Beli Kamera Berdasarkan Kebutuhan Bukan Keinginan

Beli Kamera Berdasarkan Kebutuhan Bukan Keinginan

Manusia itu makhluk yang tidak pernah puas. Keinginannya hampir tanpa batas. Contoh sederhananya, sudah punya istri cantik, sexy, dan baik, tetap saja seorang pria kerap melirik SPG cantik di ajang pameran. Kaum wanita pun sama, sudah punya satu tas Hermes, tetap saja keinginan untuk memiliki Louis Vuitton akan hadir di hati. Apalagi di zaman sekarang dimana godaan iklan komersial hadir hampir tiap detik, dimanapun.

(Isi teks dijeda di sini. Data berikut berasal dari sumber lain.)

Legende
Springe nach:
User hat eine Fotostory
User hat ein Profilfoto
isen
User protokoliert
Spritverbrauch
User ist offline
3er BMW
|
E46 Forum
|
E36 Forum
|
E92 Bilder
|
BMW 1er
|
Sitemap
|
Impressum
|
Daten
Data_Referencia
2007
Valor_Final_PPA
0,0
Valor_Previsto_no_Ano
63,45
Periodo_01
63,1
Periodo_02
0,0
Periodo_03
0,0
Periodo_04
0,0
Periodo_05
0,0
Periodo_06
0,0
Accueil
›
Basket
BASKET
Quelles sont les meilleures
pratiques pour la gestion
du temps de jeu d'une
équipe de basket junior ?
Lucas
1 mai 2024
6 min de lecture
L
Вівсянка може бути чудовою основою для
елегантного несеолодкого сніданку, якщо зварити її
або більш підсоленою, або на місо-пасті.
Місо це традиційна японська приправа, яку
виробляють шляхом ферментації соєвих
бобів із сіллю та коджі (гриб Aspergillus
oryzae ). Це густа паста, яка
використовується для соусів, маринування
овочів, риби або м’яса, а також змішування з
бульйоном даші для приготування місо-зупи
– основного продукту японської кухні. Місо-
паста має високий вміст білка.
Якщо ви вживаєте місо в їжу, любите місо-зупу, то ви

Kalau semua dituruti ya berabe. Bisa banyak masalah yang timbul. Pepatah orangtua adalah “sesuatu yang berlebihan itu tidak baik”. Yang sudah punya istri satu, kemudian ingin 2,3, atau empat akan menghadapi banyak masalah karena menuruti keinginannya karena baik dan buruk adalah dua sisi mata uang, yang akan selalu hadir bersamaan.

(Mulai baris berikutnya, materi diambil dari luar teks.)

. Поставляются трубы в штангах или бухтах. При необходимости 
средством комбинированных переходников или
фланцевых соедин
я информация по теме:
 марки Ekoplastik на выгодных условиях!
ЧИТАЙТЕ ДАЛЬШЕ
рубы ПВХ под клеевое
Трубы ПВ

Begitu juga dalam dunia fotografi. Iklan dan review berbagai jenis kamera akan menghadirkan hasrat untuk membelinya. Apalagi kalau mendengar kata Full Frame atau Mirrorless, yang mengusung teknologi yang lebih canggih, pastilah hadir rasa kepingin yang kuat di dalam hati. Sesuatu yang memang diinginkan oleh para penjual.

Masalahnya, mampukah kita terus berusaha memenuhi hasrat itu terus menerus. Tentunya tidak. Bagaimanapun kemampuan manusia itu ada batasnya. Anggaplah, memang Anda seseorang yang memiliki uang “tidak berseri” saking banyaknya, dan harga kamera berapapun dalam jumlah berapapun, mampu Anda beli, tetapi pada saat memotret berapa kamera yang bisa digunakan? Jawabnya ya cuma satu. Itulah kapasitas kedua tangan manusia.

Begitu juga dengan teknologi kamera yang sering dijadikan alat pemikat. Saat baru keluar, sebuah kamera akan menjadi lebih “canggih” dari kamera sebelumnya, dan kemudian kita beli. Berapa lama predikat lebih canggih itu akan bertahan? Tidak lama.

Pada masa sekarang, produsen kamera sangat cerdik. Mereka akan mengeluarkan kamera dengan tambahan satu dua fitur setiap 2-3 tahun sekali dan membuat sebuah teknologi terlihat “kuno” hanya dalam waktu sebentar saja. Kalau harus menuruti keinginan untuk menjadi yang tercanggih, maka perlu biaya sangat besar untuk terus mengikuti trend yang sengaja dibuat para produsen.

Padahal, dunia fotografi bukanlah sebuah dunia yang mengandalkan pada teknologi terbaru. Dunia ini justru berpusat pada si pemegang kamera, bukan kameranya. Seorang fotografer kawakan diberi smartphone sekalipun ia akan bisa menghasilkan foto yang enak dilihat, sebaliknya seorang yang tidak tahu cara menggunakan kamera diberi kamera Mirrorless terbaru pun, hasil fotonya bisa saja membuat sepet mata.

Jadi, mengapa harus membeli kamera berdasarkan keinginan? Hal itu akan menghadirkan konsekuensi buruk bagi kehidupan. Apapun yang menuruti hasrat dan nafsu saja biasanya akan berujung buruk.

Begitupun dalam hal ini. Belilah kamera sesuai kebutuhan dan jangan keinginan.

Jika Anda hanya butuh untuk menyalurkan hobi , memotret keluarga dan teman-teman, tidak perlu membeli kamera seharga 200 juta. Bahkan, sebuah Canon DSLR 1300D saja sudah lebih dari cukup, kalau mau lebih jauh lagi sebuah smartphone juga tidak masalah, selama Anda tahu menggunakannya.

Kecuali, jika memang bidang pekerjaan atau profesi Anda memerlukannya, seperti fotografer pernikahan. Mau tidak mau kamera dan assesori-nya perlu dicarikan yang terbaik yang mampu diberi karena berkaitan dengan pencarian nafkah. Dalam hal ini kamera adalah modal utama. Jadi, suka atau tidak suka harus dibeli dan dipersiapkan untuk menghasilkan foto yang maksimal.

Jadi, beli kamera sesuai dengan kebutuhan. Jangan hanya menuruti keinginan manusia yang tanpa batas itu.